'I was known as Prisoner 103:' Kenneth Bae on North Korea labour camp
Kenneth Bae, a Korean-American missionary, who spent 735 days as a prisoner in North Korea, says it was his faith in God that kept him going.
"They let me keep my bible. That really helped for me to sustain myself," Bae tells The Current, sharing the story of his imprisonment in his book, Not Forgotten: The True Story of My Imprisonment in North Korea.
I was known as Prisoner 103.- Kenneth Bae
He was detained in 2012 while leading a tour group and then sentenced to 15 years of hard labour for "hostile acts" against the state. Two years later, a high-level U.S. envoy negotiated his release.

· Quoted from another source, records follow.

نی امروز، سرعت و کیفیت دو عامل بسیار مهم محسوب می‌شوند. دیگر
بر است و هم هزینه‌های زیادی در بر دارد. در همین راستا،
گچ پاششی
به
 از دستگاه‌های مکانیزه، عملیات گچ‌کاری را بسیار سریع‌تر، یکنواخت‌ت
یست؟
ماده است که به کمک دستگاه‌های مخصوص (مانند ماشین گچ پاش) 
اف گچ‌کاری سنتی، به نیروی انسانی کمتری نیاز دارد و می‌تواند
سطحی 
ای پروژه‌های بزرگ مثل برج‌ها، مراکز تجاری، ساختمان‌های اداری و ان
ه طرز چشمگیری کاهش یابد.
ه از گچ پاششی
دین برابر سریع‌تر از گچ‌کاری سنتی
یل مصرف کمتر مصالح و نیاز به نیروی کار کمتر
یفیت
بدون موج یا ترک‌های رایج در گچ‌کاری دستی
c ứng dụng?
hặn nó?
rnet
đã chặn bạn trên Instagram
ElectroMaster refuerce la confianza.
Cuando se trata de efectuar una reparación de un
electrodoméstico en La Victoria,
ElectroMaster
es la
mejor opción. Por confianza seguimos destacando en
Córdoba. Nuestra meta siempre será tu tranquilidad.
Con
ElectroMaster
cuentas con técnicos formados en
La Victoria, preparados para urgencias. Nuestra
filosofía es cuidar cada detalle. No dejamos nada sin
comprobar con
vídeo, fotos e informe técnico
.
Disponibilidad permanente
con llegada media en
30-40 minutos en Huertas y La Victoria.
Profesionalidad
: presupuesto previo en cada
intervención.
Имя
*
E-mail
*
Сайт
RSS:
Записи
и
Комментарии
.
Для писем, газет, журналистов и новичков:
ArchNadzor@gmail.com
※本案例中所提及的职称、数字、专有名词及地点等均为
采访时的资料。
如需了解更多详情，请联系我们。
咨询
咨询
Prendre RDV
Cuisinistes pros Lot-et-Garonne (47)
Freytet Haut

The longest-held U.S. citizen detained in North Korea since the Korean War talks about how he was placed in a specialized labour camp for foreigners.
"I was the only prisoner in the whole camp...and at least 30 guards. I received a lot of attention from every single one of them."
Working from 8 a.m. to 6 p.m., six days a week of hard labour, Bae recalls suffering from malnutrition and how he was forced to answer to one name.
"I was known as Prisoner 103. That was my name from that moment on."
Bae says Canadian pastor Hyeon Soo Lim, 61, who's serving a life sentence in a North Korean jail, was put in the same prison he was in. He recognized the two guards accompanying Lim in a CNN interview.
The Canadian government, he believes, may be able to "sit down and talk" with North Korea and work out a way to let Lim go under a humanitarian basis.
This segment was produced by The Current's Howard Goldenthal.